Collected data »
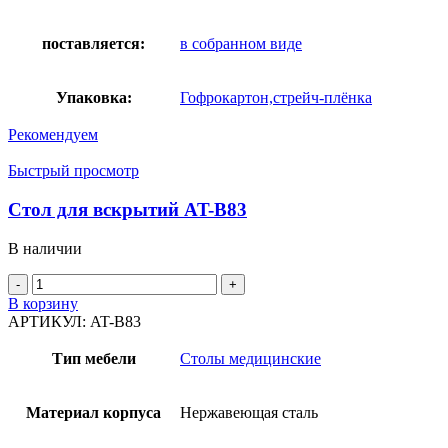
поставляется:
в собранном виде
Упаковка:
Гофрокартон,стрейч-плёнка
Рекомендуем
Быстрый просмотр
Стол для вскрытий AT-B83
В наличии
Количество
товара
В корзину
Стол
АРТИКУЛ:
AT-B83
для
вскрытий
Тип мебели
Столы медицинские
AT-
B83
Материал корпуса
Нержавеющая сталь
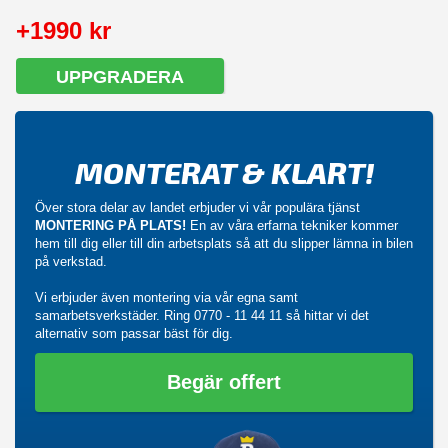
+1990 kr
UPPGRADERA
MONTERAT & KLART!
Över stora delar av landet erbjuder vi vår populära tjänst
MONTERING PÅ PLATS!
En av våra erfarna tekniker kommer
hem till dig eller till din arbetsplats så att du slipper lämna in bilen
på verkstad.
Vi erbjuder även montering via vår egna samt
samarbetsverkstäder. Ring
0770 - 11 44 11
så hittar vi det
alternativ som passar bäst för dig.
Begär offert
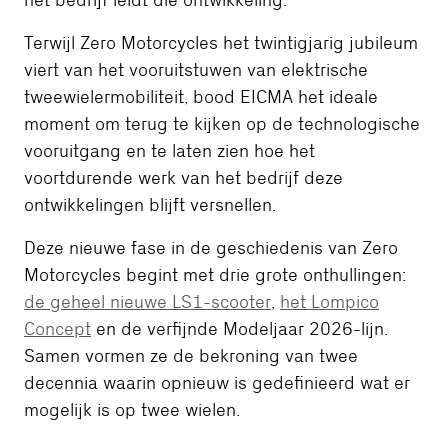
het bedrijf leidt die ontwikkeling.
Terwijl Zero Motorcycles het twintigjarig jubileum
viert van het vooruitstuwen van elektrische
tweewielermobiliteit, bood EICMA het ideale
moment om terug te kijken op de technologische
vooruitgang en te laten zien hoe het
voortdurende werk van het bedrijf deze
ontwikkelingen blijft versnellen.
Deze nieuwe fase in de geschiedenis van Zero
Motorcycles begint met drie grote onthullingen:
de geheel nieuwe LS1-scooter
,
het Lompico
Concept
en de verfijnde Modeljaar 2026-lijn.
Samen vormen ze de bekroning van twee
decennia waarin opnieuw is gedefinieerd wat er
mogelijk is op twee wielen.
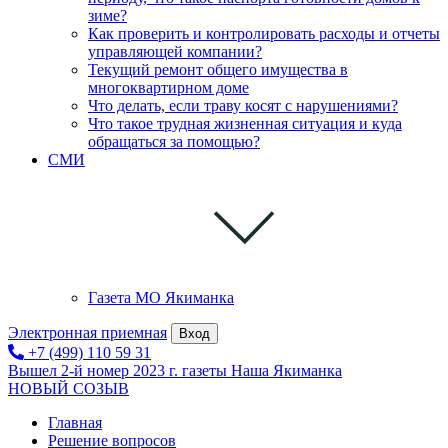
зиме?
Как проверить и контролировать расходы и отчеты
управляющей компании?
Текущий ремонт общего имущества в
многоквартирном доме
Что делать, если траву косят с нарушениями?
Что такое трудная жизненная ситуация и куда
обращаться за помощью?
СМИ
Газета МО Якиманка
Электронная приемная
Вход
+7 (499) 110 59 31
Вышел 2-й номер 2023 г. газеты Наша Якиманка
НОВЫЙ СОЗЫВ
Главная
Решение вопросов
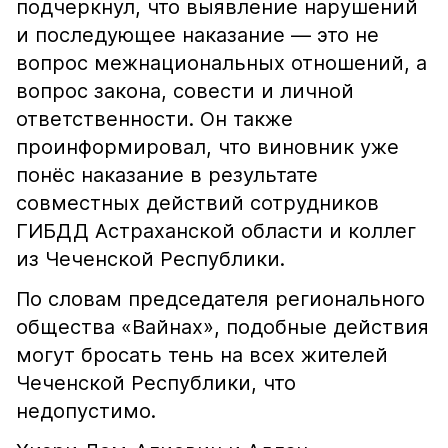
подчеркнул, что выявление нарушений
и последующее наказание — это не
вопрос межнациональных отношений, а
вопрос закона, совести и личной
ответственности. Он также
проинформировал, что виновник уже
понёс наказание в результате
совместных действий сотрудников
ГИБДД Астраханской области и коллег
из Чеченской Республики.
По словам председателя регионального
общества «Вайнах», подобные действия
могут бросать тень на всех жителей
Чеченской Республики, что
недопустимо.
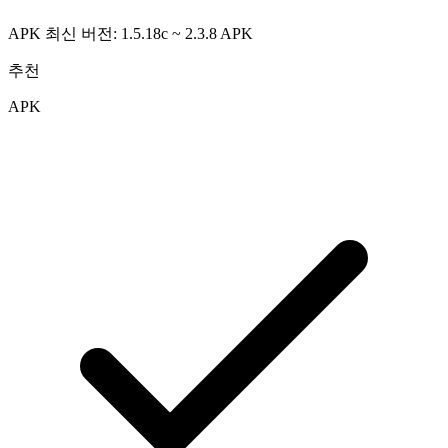
APK 최신 버전: 1.5.18c ~ 2.3.8
APK
추천
APK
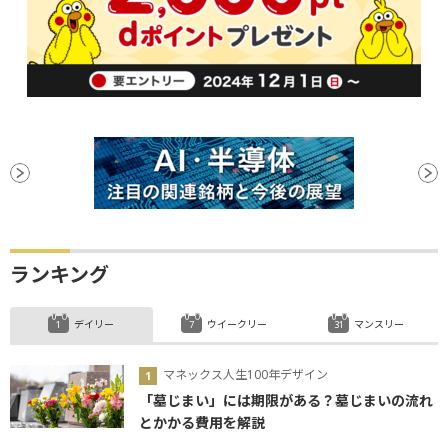
ランキング
デイリー
ウイークリー
マンスリー
マネックス人生100年デザイン
「墓じまい」には期限がある？墓じまいの流れ
とかかる費用を解説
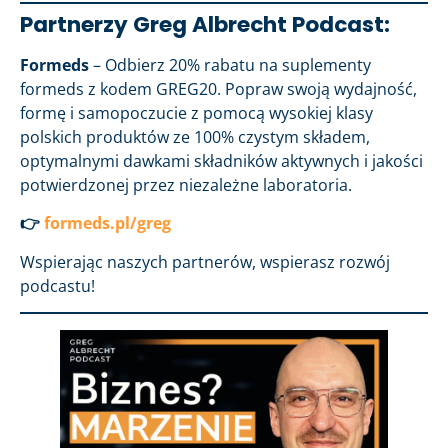
Partnerzy Greg Albrecht Podcast:
Formeds
– Odbierz 20% rabatu na suplementy
formeds z kodem GREG20. Popraw swoją wydajność,
formę i samopoczucie z pomocą wysokiej klasy
polskich produktów ze 100% czystym składem,
optymalnymi dawkami składników aktywnych i jakości
potwierdzonej przez niezależne laboratoria.
👉
formeds.pl/greg
Wspierając naszych partnerów, wspierasz rozwój
podcastu!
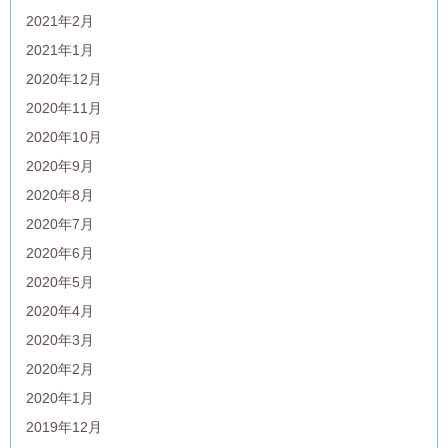
2021年2月
2021年1月
2020年12月
2020年11月
2020年10月
2020年9月
2020年8月
2020年7月
2020年6月
2020年5月
2020年4月
2020年3月
2020年2月
2020年1月
2019年12月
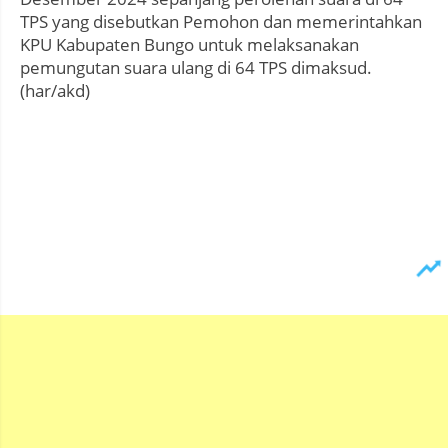
TPS yang disebutkan Pemohon dan memerintahkan
KPU Kabupaten Bungo untuk melaksanakan
pemungutan suara ulang di 64 TPS dimaksud.
(har/akd)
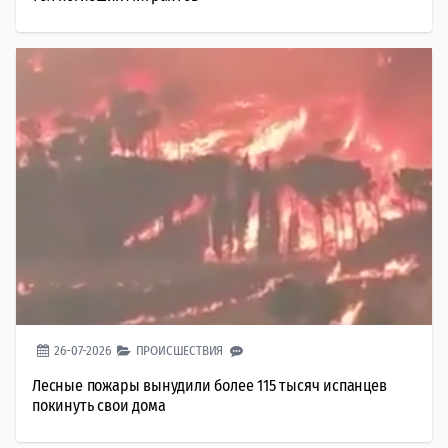
26-07-2026
ПРОИСШЕСТВИЯ
Лесные пожары вынудили более 115 тысяч испанцев
покинуть свои дома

Exercise description »
Leave the pictures out, and copy exactly each line from the one containing "pemungutan suara ulang di 64 TPS dimaksud." through the final line of the data.

The completed task »
pemungutan suara ulang di 64 TPS dimaksud.
(har/akd)
26-07-2026
ПРОИСШЕСТВИЯ
Лесные пожары вынудили более 115 тысяч испанцев
покинуть свои дома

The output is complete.